Nevertheless, appellants argue that the actions by the government’s agents in this case were so reprehensible an invasion of their right to be left alone that automatic acquittals are required as a matter of due process of law or under the supervisory power of the federal court. The Supreme Court has not yet decided whether truly outrageous overreaching by government investigators in an entrapment case might warrant an acquittal regardless of a defendant’s personal guilt. See Hampton v. United States, 425 U.S. 484, 491-95, 96 S.Ct. 1646, 48 L.Ed.2d 113 (1976) (Powell, J., concurring). We, likewise, need not resolve that legal issue here, as the investigative techniques used in this case were certainly not improper. The agents simply pursued and expanded on corrupt suggestions that were initially made by one of the defendants.3

Appellants’ other contentions can be disposed of briefly. The prosecutor’s jury summation did no more than marshal the evidence and draw reasonable inferences therefrom. This is permissible and did not deprive appellants of a fair trial. United States v. Wilner, 523 F.2d 68, 73 (2d Cir. 1975). Appellant Steinberg urges that the government should have been required to prove the chain of possession of the tape recordings from the time they were made to the time of trial. No statute or court rule imposes such a burden on the government, and the testimony of Volpe as to the authenticity and accuracy of the tapes laid a sufficient foundation for their admission. United States v. Knohl, 379 F.2d 427, 440 (2d Cir.), cert. denied, 389 U.S. 973, 88 S.Ct. 472, 19 L.Ed.2d 465 (1967). Finally, Judge Wyatt did not abuse his discretion in failing to ask specific questions proposed by appellant Steinberg for the voir dire examination of prospective jurors. United States v. Reed, 526 F.2d 740, 741-42 (2d Cir. 1975), cert. denied, 424 U.S. 956, 96 S.Ct. 1431, 47 L.Ed.2d 361 (1976). Judge Wyatt’s questions substantially covered the area of Steinberg’s requests, and there has been no demonstration of prejudice resulting from the failure to ask the questions in the suggested form.

Convictions affirmed.

. A “green card,” Immigration Form 1-151, is issued to every alien lawfully admitted into the United States for permanent residence. 8 C.F.R. § 101.3.

. Some of the aliens testified at trial that Riese had referred them to Steinberg in connection with obtaining these green cards. They also testified that Riese had expressed reluctance and disapproval of the venture.

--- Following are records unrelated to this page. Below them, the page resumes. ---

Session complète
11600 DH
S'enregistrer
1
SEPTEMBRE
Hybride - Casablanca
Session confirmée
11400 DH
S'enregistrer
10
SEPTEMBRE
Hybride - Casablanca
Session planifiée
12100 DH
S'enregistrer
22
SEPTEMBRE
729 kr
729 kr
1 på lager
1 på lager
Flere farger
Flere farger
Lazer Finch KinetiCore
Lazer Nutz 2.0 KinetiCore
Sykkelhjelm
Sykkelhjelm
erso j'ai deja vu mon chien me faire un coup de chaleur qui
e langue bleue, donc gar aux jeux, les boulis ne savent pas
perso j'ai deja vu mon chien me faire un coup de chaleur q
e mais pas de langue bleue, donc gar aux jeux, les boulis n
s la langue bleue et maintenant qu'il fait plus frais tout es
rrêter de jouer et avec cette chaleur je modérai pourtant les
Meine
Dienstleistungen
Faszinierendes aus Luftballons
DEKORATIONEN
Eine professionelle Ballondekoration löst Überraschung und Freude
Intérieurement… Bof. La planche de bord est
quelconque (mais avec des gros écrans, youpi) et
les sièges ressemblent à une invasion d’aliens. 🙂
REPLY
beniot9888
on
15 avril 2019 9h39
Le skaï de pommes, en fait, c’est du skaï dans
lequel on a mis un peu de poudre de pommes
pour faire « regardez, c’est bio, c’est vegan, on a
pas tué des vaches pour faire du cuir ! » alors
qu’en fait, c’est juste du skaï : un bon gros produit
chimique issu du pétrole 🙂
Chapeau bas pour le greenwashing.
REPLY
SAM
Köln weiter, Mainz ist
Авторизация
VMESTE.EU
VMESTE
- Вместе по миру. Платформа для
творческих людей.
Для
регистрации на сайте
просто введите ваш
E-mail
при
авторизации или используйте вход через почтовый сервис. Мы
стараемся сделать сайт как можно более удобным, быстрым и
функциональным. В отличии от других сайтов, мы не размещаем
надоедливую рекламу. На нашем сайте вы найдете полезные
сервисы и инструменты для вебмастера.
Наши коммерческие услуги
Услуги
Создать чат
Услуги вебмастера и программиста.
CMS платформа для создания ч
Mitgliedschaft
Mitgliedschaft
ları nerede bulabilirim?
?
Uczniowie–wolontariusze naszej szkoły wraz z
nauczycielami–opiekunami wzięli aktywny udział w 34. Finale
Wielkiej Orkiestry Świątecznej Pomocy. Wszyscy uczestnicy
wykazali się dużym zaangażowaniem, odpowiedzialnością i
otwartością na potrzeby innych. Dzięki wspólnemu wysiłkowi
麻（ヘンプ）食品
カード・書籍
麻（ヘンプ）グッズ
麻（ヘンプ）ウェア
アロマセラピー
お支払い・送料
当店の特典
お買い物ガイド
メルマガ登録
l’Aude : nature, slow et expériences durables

. The statements by the agents that appellants criticize most strongly are Agent Volpe’s assurances to them that the green card arrangements were “legal.” Viewed in context, however, these statements appear to relate only to Volpe’s processing of the green cards, which was legal, and not to the bribes themselves, which were obviously illegal. It is clear from the defendant’s own statements that they knew that bribery is a crime. Volpe was simply trying to assure them that his green cards would withstand future scrutiny.